XML, is it the next great Web technology?
The following discussion will give a general overview of this new language and its uses on the web.
XML is a new language that is just coming into use. The W3C XML Working Group has been putting together the
specifications
since the spring of 1997. XML, unlike HTML is not a fixed language. It allows authors to create their own tags as necessary for their document(s). The other great advantage with XML is that when using an XSL style sheet and an XML processor the XML document can be converted to .RTF, .HTML or .TXT formats. The web is simply the method used for distribution of the documents and not necessarily only for viewing.
| HTML | XML |
| <CENTER>Apollo<CENTER> | <GREEKGOD>Apollo</GREEKGOD> |
The above table shows the advantages of XML. With the HTML markup all that the reader knows is that the word 'Apollo' is to be centered in a page. It does not describe what the purpose of the word is or what it means. Whereas the XML markup describes the meaning of the word. This form of markup is advantageous for authors in specialized fields. It allows authors to markup their data according to the meaning. This allows them to better communicate the relevance of their content.
XML is a subset of SGML (Standard Generalized Markup Language). But unlike SGML is fairly simple to learn. It is not related at all to HTML other than that HTML is a single document type of SGML.
Unlike HTML, XML is not a language that tells a browser how to display a document. To display the page the author must first create a style sheet where each tag that is being used is defined for the purpose of layout. The style sheet language that will be used with XML is called XSL. The other requirement for XML is a DTD or Document Type Definition. The DTD describes the relationship between the tags and how they can be structured.
XSL allows authors to apply formatting to the XML elements. In other words the <GREEKGOD>Apollo</GREEKGOD> element can actually tell the browser to center the text, display it in red and use a specific font face and size. I will cover XSL in more detail later in this work.
The first step in creating a well formed XML document is making the document declaration.
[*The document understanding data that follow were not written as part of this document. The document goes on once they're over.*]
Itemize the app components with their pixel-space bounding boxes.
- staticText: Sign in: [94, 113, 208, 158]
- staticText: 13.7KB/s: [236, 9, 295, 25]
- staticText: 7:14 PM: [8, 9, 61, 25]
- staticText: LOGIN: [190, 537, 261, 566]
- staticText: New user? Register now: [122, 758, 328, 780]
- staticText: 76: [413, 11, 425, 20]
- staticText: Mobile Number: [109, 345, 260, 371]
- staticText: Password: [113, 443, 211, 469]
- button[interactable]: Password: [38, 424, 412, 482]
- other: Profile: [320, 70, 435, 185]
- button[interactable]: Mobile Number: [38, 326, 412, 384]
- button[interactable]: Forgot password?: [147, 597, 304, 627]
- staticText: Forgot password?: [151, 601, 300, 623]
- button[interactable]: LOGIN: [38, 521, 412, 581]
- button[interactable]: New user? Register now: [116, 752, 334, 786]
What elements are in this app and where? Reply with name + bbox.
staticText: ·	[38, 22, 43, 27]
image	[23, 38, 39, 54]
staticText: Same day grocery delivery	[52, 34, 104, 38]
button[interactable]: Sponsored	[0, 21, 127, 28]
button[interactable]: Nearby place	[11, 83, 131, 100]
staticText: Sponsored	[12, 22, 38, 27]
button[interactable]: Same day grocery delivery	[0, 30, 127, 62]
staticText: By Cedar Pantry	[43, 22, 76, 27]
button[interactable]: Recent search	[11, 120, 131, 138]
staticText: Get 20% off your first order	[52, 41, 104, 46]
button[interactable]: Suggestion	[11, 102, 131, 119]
Without this a browser might not know how to display the page.
Below are XML DTD's that can be used -
|
<?XML VERSION="1.0" STANDALONE="YES"?>
|
This DTD is for well formed XML |
| <?XML VERSION="1.0" STANDALONE="NO"?> | This DTD is for use when writing valid XML. |
| <?XML VERSION="1.0" STANDALONE="NO" ENCODING="UTF-8"?> |
This DTD is the default. |
Here you create a Root Element that will contain your entire document. All document types must have this. The root element in HTML is the <HTML></HTML> element.
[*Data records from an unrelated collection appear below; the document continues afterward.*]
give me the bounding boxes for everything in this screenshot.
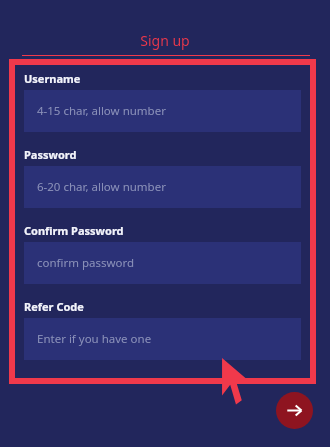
button[interactable]: 6-20 char, allow number [24,166,301,208]
button[interactable]: Continue [276,392,313,429]
staticText: Sign up [140,31,190,50]
button[interactable]: confirm password [24,242,301,284]
staticText: Password [24,147,77,162]
button[interactable]: 4-15 char, allow number [24,90,301,132]
staticText: Confirm Password [24,223,124,238]
staticText: 6-20 char, allow number [37,179,166,195]
staticText: confirm password [37,255,135,271]
button[interactable]: Enter if you have one [24,318,301,360]
staticText: 4-15 char, allow number [37,103,166,119]
staticText: Refer Code [24,299,84,314]
staticText: Enter if you have one [37,331,152,347]
staticText: Username [24,71,81,86]
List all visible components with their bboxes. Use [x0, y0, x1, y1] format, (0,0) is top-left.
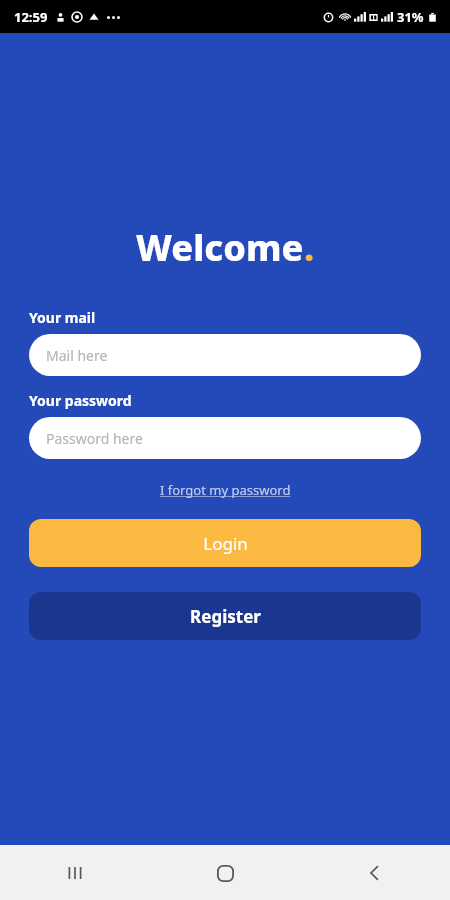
staticText: Login — [203, 532, 248, 555]
button[interactable]: I forgot my password — [156, 479, 295, 501]
button[interactable]: Back — [348, 846, 402, 900]
staticText: Your mail — [29, 308, 96, 327]
button[interactable]: Recent apps — [48, 846, 102, 900]
staticText: Welcome — [136, 223, 304, 272]
button[interactable]: Password here — [29, 417, 421, 459]
staticText: Your password — [29, 391, 132, 410]
button[interactable]: Login — [29, 519, 421, 567]
staticText: I forgot my password — [160, 481, 291, 499]
button[interactable]: Home — [198, 846, 252, 900]
button[interactable]: Mail here — [29, 334, 421, 376]
button[interactable]: Register — [29, 592, 421, 640]
staticText: 31% — [397, 8, 424, 26]
staticText: Mail here — [46, 346, 108, 365]
staticText: . — [304, 223, 315, 272]
staticText: Password here — [46, 429, 143, 448]
staticText: 12:59 — [14, 8, 48, 26]
staticText: Register — [190, 605, 261, 628]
Decide on a topic for your document and choose a root element that will describe your document in the broadest general terms. For example, if you are putting a novel on the web a good root element would be <NOVEL> </NOVEL>
Now, below is what we have created so far -
|
<?XML VERSION="1.0" STANDALONE="YES"?>
<NOVEL>
<TITLE> </TITLE>
|
Now comes the fun part - writing the page. Write your document, creating your own custom tags as you go. Each time that your content changes significantly from previous content make up a new tag.
|
<?XML VERSION="1.0" STANDALONE="YES"?>
<NOVEL> <TITLE> </TITLE> <CONTENTS>Table of Contents</CONTENTS> <CHAPTER>One</CHAPTER> <PAGE>one</PAGE> <CHAPTER>Two</CHAPTER> </NOVEL> |
Parsing your document is simply checking for errors. The rules for XML are specific in one respect, all elements must have a closing tag. HTML allows tags that are empty but XML does not.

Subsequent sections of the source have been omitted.